A credit card can be a curse, but it can also be made a blessing if you know how to use it wisely. It can help you purchase things that you may not be able to afford otherwise such as a lavish house or a convertible car. However, it can also bury you in debt, which can drain your finances. Here are some things worth considering before you take that debt:
Is your income stable?
Is your job secure?
What are your expected expenses?
How much cash will you need on hand every month to be comfortable?
What are your long-term financial goals?
Will you be able to afford your kids college fees?
Will you be able to save even with the increased load of the debt?
Will you have money available in case of an emergency?
The Costs of Borrowing
Credit costs you more money than you borrow, which is why when youre borrowing, you should always look to get the lowest possible interest rate.
For mortgages, this rate will equal the prime rate set by the Federal Reserve. For borrowing via a credit card, this rate will be the prime rate plus the lenders margin rate. This rate depends on your credit, so it could be 2.5% for good credit customers and 10% for people who have low credit scores.
Debt consolidation Las Vegas lenders have several different ways of calculating the interest. This greatly depends on how much youll be spending during the course of this loan.
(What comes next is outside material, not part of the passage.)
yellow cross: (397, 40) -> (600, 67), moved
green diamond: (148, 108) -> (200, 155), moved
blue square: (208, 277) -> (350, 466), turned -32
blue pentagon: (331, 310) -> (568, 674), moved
Its important to know the methods enough that you can identify them when you see them in the fine print of your debt consolidation Las Vegas loan contract.
Adjusted balance will be the amount youll owe at the beginning of your billing period minus the credit and payments youll make during this period. New purchases will not be counted.
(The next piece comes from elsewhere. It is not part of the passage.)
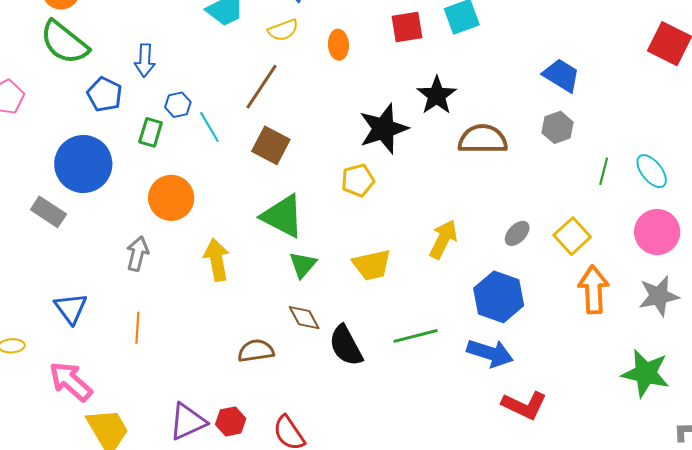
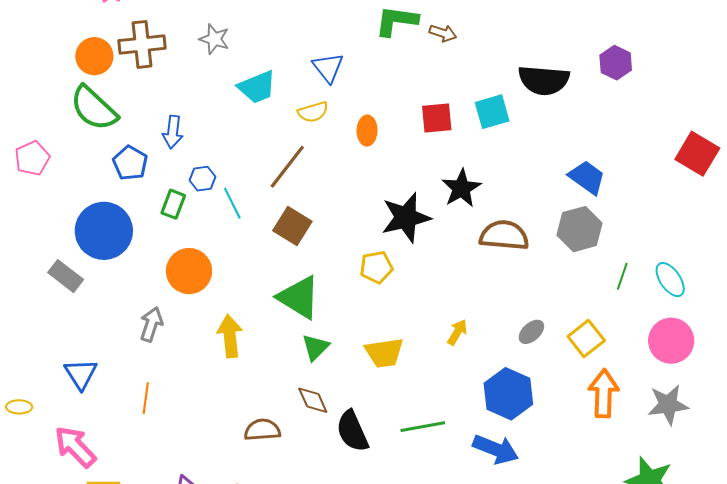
gray hexagon: (558, 127) -> (579, 229), size x1.4
yellow arrow: (443, 239) -> (457, 332), size x0.7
Average daily balance is the most common method. It adds all your balances for each day and divides the total by the total number of days in your billing period. Payments and credits that are made during this time will be subtracted. New purchases, however, may or may not be included.
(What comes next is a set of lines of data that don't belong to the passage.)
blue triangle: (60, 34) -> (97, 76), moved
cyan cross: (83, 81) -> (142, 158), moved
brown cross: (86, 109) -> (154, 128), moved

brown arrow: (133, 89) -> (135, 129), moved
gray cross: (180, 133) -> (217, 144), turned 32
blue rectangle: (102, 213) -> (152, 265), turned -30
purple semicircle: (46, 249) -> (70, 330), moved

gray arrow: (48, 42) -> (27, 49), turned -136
Two-cycle average daily balance will use the average daily balance of two billing periods to calculate finance charge. All the payments and credits will be considered.
Previous balance will base the finance charge on the total amount owed at the end of the billing period.
The Costs over Time
BHA (Bankcard Holders of America) calculated the finance charges on the same account in four different ways. It developed a scenario in which $1000 charge plus a minimum payment was made the first month. In the following month, another $1000 charge was made and the entire balance was paid off. The interest was calculated on this scenario in four different ways and heres how the charge differed.
Using average daily balance and including new purchases, the charge was $33. Using the same method but excluding new purchases, the charge was $16.50.
Using two-cycle average daily balance and including new purchases, the charge was $49.05, while when using the same method but excluding new purchasing, the charge was $32.80.